Contudo, registramos um número alto no WhatsApp e no YouTube. Ao que parece, houve uma redução de notícias falsas nas plataformas abertas, mas não é possível dizer que houve uma redução global de notícias falsas. Ao que tudo indica, elas passaram de uma plataforma para outra, onde enfrentariam menos fiscalização ou mesmo que pudessem se valer de outras capacidades técnicas para dialogar com o usuário.

IHU On-Line – A partir das lógicas de interação entre grupos do WhatsApp, podemos afirmar que a ferramenta permite a constituição e comunicação dentro das chamadas bolhas? Por quê?


Caio Machado – Ao que me parece, a estratégia de comunicação de Bolsonaro conseguiu provar que o conteúdo que circula em uma “bolha” consegue ser repassado até atingir um público mais amplo. A estrutura de articulação entre os grupos de WhatsApp foi eficaz ao expor um número muito grande de pessoas ao conteúdo político que era disseminado. 

Não temos como medir isso, mas é razoável imaginar que alguns membros encaminhavam esse conteúdo para os núcleos mais próximos, como os grupos de amigos e família. Tanto que, por experiência pessoal, é possível ver parte desse conteúdo repercutindo em grupos de família que não estão diretamente imersos nessa trama. Essa afirmação, contudo, não significa que haja conteúdo fazendo o caminho inverso, qual seja, o de sair dos núcleos pessoais e chegar nesses grupos públicos de disseminação.

IHU On-Line – Que outras descobertas a pesquisa revelou e que o senhor acha importante destacar?

Caio Machado – Eu diria que a principal descoberta é a articulação sistemática de grupos de WhatsApp, incluindo o uso de automação. Além disso, percebemos também um diálogo entre plataformas, onde diferentes serviços são empregados com objetivos diferentes. O Twitter, por exemplo, não é o ambiente para disseminar conteúdo polarizador e conspiracional, essa plataforma serve mais como um meio de broadcasting dos serviços “oficiais” de mídia e campanha. A atividade na plataforma reflete as capacidades que o serviço oferece aos usuários, assim como a cultura de uso daquele serviço em determinado país.

IHU On-Line – Deseja acrescentar algo?

Caio Machado – O momento não é apenas para a discussão do papel das plataformas nas eleições, mas também como estamos regulando o uso e o serviço da internet no Brasil. O problema das notícias falsas é intrinsicamente ligado a questões educacionais como o letramento digital (“media literacy”) e questões regulatórias como a neutralidade de rede. 

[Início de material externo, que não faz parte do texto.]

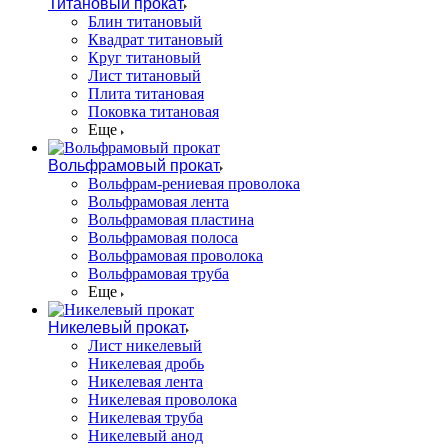
Титановый прокат
Блин титановый
Квадрат титановый
Круг титановый
Лист титановый
Плита титановая
Поковка титановая
Еще
Вольфрамовый прокат
Вольфрам-рениевая проволока
Вольфрамовая лента
Вольфрамовая пластина
Вольфрамовая полоса
Вольфрамовая проволока
Вольфрамовая труба
Еще
Никелевый прокат
Лист никелевый
Никелевая дробь
Никелевая лента
Никелевая проволока
Никелевая труба
Никелевый анод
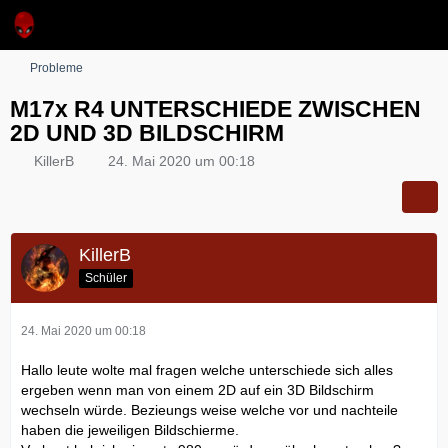
Probleme
M17x R4 UNTERSCHIEDE ZWISCHEN
2D UND 3D BILDSCHIRM
KillerB
24. Mai 2020 um 00:18
KillerB
Schüler
24. Mai 2020 um 00:18
Hallo leute wolte mal fragen welche unterschiede sich alles
ergeben wenn man von einem 2D auf ein 3D Bildschirm
wechseln würde. Bezieungs weise welche vor und nachteile
haben die jeweiligen Bildschierme.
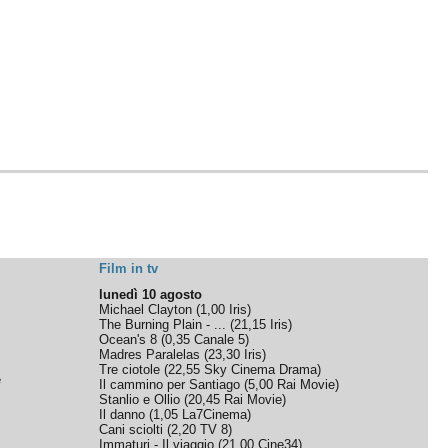
Film in tv
lunedì 10 agosto
Michael Clayton
(
1,00
Iris
)
The Burning Plain - ...
(
21,15
Iris
)
Ocean's 8
(
0,35
Canale 5
)
Madres Paralelas
(
23,30
Iris
)
Tre ciotole
(
22,55
Sky Cinema Drama
)
e
Il cammino per Santiago
(
5,00
Rai Movie
)
Stanlio e Ollio
(
20,45
Rai Movie
)
Il danno
(
1,05
La7Cinema
)
Cani sciolti
(
2,20
TV 8
)
Immaturi - Il viaggio
(
21,00
Cine34
)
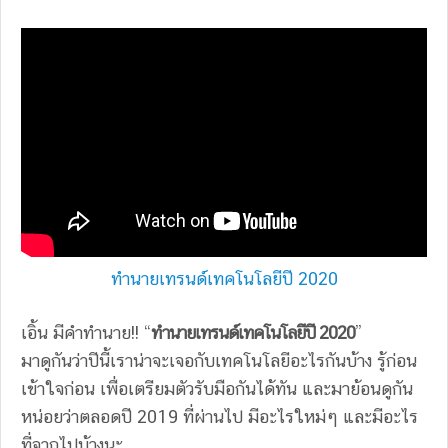
ทำนายเทรนด์เทคโนโลยีปี 2020
เอิ้น มีคำทำนาย!! “
ทำนายเทรนด์เทคโนโลยีปี 2020
”
มาดูกันว่าปีนี้เราน่าจะเจอกับเทคโนโลยีอะไรกันบ้าง รู้ก่อน
เข้าใจก่อน เพื่อเตรียมตัวรับมือกันได้ทัน และมาย้อนดูกัน
หน่อยว่าตลอดปี 2019 ที่ผ่านไป มีอะไรใหม่ๆ และมีอะไร
ที่จากไปบ้างนะ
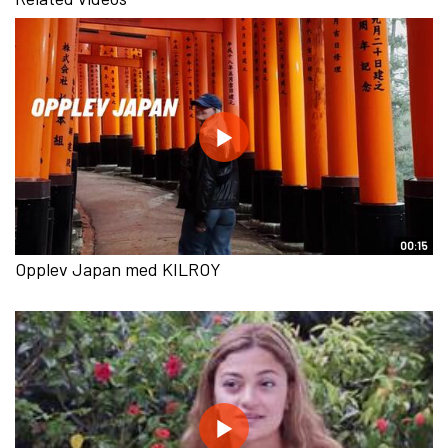
00:15
Opplev Japan med KILROY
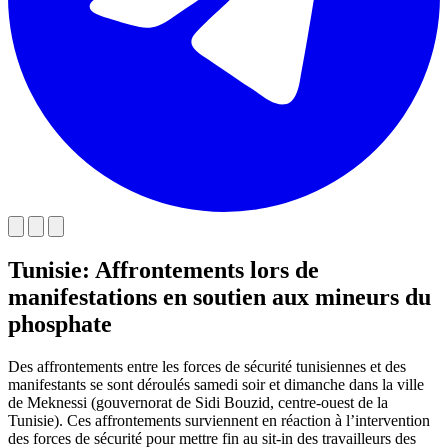
Tunisie: Affrontements lors de
manifestations en soutien aux mineurs du
phosphate
Des affrontements entre les forces de sécurité tunisiennes et des
manifestants se sont déroulés samedi soir et dimanche dans la ville
de Meknessi (gouvernorat de Sidi Bouzid, centre-ouest de la
Tunisie). Ces affrontements surviennent en réaction à l’intervention
des forces de sécurité pour mettre fin au sit-in des travailleurs des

Se usuários tivessem educação sobre como usar a internet de forma mais ativa e crítica, provavelmente menos pessoas acreditariam no conteúdo conspiracional que é propagado na forma de “fake news”. 

No mesmo sentido, usuários não conseguem fazer esse trabalho de “fact-checking” [3] se eles dependem de serviços de dados patrocinados (zero-rating) para acessar a internet, pois eles conseguem utilizar apenas o WhatsApp e não conseguem navegar na rede com a mesma liberdade, o que restringe o uso crítico dessas plataformas.